C’est un tournant majeur pour les échanges commerciaux en Afrique centrale. Le Conseil national des chargeurs du Cameroun (CNCC) a officiellement acté la suspension de l’obligation du Bordereau électronique de suivi des cargaisons (BESC) sur les axes reliant Douala à N’Djamena et Bangui. Cette décision, portée par le directeur général Auguste Mbappe Penda, s’applique désormais à l’ensemble des acteurs de la chaîne logistique, incluant les transporteurs, les transitaires et les commissionnaires en douane agréés.
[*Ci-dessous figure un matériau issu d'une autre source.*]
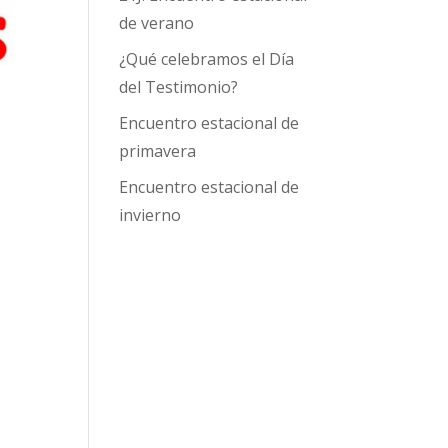
de verano
¿Qué celebramos el Día
del Testimonio?
Encuentro estacional de
primavera
Encuentro estacional de
invierno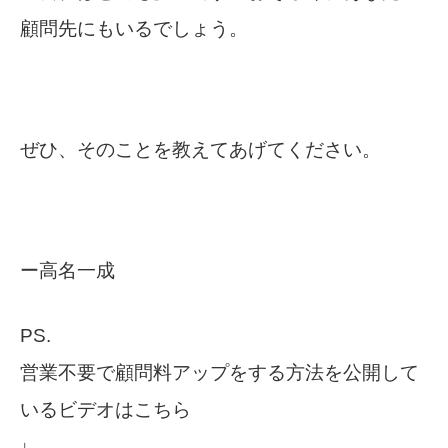
顧問先にもいるでしょう。
ぜひ、そのことを教えてあげてください。
ー高名一成
PS.
営業不要で顧問料アップをする方法を公開して
いるビデオはこちら
↓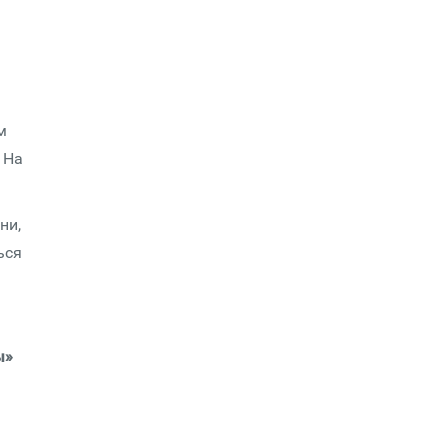
м
 На
ни,
ься
ы»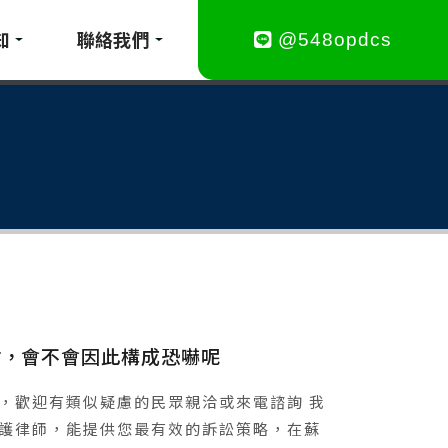
知
聯絡我們
@548opdcs
點，會不會因此構成恐嚇呢
，歡迎有類似疑慮的民眾親洽或來電諮詢 我
護律師，能提供您最有效的訴訟策略，在蘇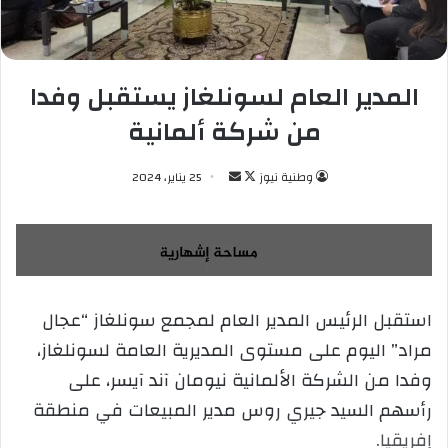
المدير العام لسونلغاز يستقبل وفدا
من شركة ألمانية
وطنية نيوز
ت
أ
25 يناير، 2024
ا
ر
ب
س
ع
ل
ع
ب
ل
ر
استقبل الرئيس المدير العام لمجمع سونلغاز “عجال
ى
ي
مراد” اليوم على مستوى المديرية العامة لسونلغاز،
X
د
ا
وفدا من الشركة الألمانية نيومان آند آيسر، على
إ
رأسهم السيد جيري روس مدير المبيعات في منطقة
ل
إفريقيا.
ك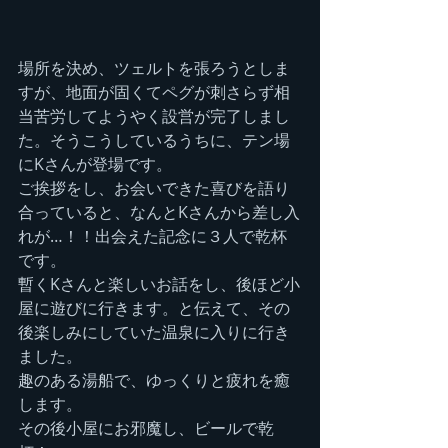
場所を決め、ツェルトを張ろうとしま
すが、地面が固くてペグが刺さらず相
当苦労してようやく設営が完了しまし
た。そうこうしているうちに、テン場
にKさんが登場です。
ご挨拶をし、お会いできた喜びを語り
合っていると、なんとKさんから差し入
れが…！！出会えた記念に３人で乾杯
です。
暫くKさんと楽しいお話をし、後ほど小
屋に遊びに行きます。と伝えて、その
後楽しみにしていた温泉に入りに行き
ました。
趣のある湯船で、ゆっくりと疲れを癒
します。
その後小屋にお邪魔し、ビールで乾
Mis en place en 2006 pour renforcer la traçabilité et collecter des données statistiques sur le fret, le BESC était devenu une source de tensions croissantes. Les opérateurs économiques du Tchad et de la République centrafricaine critiquaient régulièrement la lourdeur des procédures et les coûts additionnels imposés aux marchandises en simple transit sur le sol camerounais.

Un engagement pris lors du sommet de N’Djamena

Cette mesure concrétise les engagements pris lors du 5e forum tripartite entre le Tchad, le Cameroun et la RCA, organisé en mai 2026 dans la capitale tchadienne. Les discussions avaient alors mis en exergue les obstacles administratifs entravant la fluidité du corridor transcamerounais. L’un des points de blocage identifiés réside dans le manque d’interconnexion technique entre les systèmes d’information des différents conseils de chargeurs de la zone CEMAC.

En attendant une harmonisation numérique complète à l’échelle régionale, la suspension du BESC apparaît comme une nécessité pour simplifier les opérations. Si ce dispositif documentaire est mis en pause, les mécanismes de contrôle et de suivi gérés par l’administration douanière du Cameroun restent, quant à eux, pleinement en vigueur pour sécuriser les flux de transit.

Sécuriser 410 milliards de FCFA de recettes

Pour les autorités de Yaoundé, l’enjeu est avant tout économique et stratégique. Le transit des marchandises vers les pays voisins génère chaque année plus de 410 milliards de FCFA de recettes douanières. Le port de Douala, véritable poumon économique pour l’arrière-pays sahélien, doit impérativement rester compétitif face à une concurrence régionale de plus en plus vive.

Le Tchad n’hésite plus à explorer des routes alternatives via le port de Lagos au Nigeria ou à travers le Soudan. De son côté, la République centrafricaine garde un œil sur le corridor congolais menant à Pointe-Noire. Dans ce contexte, la suppression d’une formalité jugée superflue par les usagers est un signal fort envoyé pour maintenir l’attractivité de l’axe camerounais.

Des défis logistiques encore nombreux

Malgré l’accueil favorable réservé à cette annonce, les professionnels du secteur soulignent que la levée du BESC n’est qu’une étape. La fluidité du transport reste entravée par des contrôles routiers multiples, des délais de traitement encore longs au port de Douala et diverses pratiques irrégulières qui alourdissent les coûts finaux.

La pérennité du corridor dépendra de la capacité du Cameroun à poursuivre ses réformes : modernisation des infrastructures numériques, coordination accrue entre les services de contrôle et réduction des barrages administratifs. Cette suspension, effective immédiatement, marque le début d’un chantier de facilitation du commerce attendu par tous les opérateurs de la sous-région.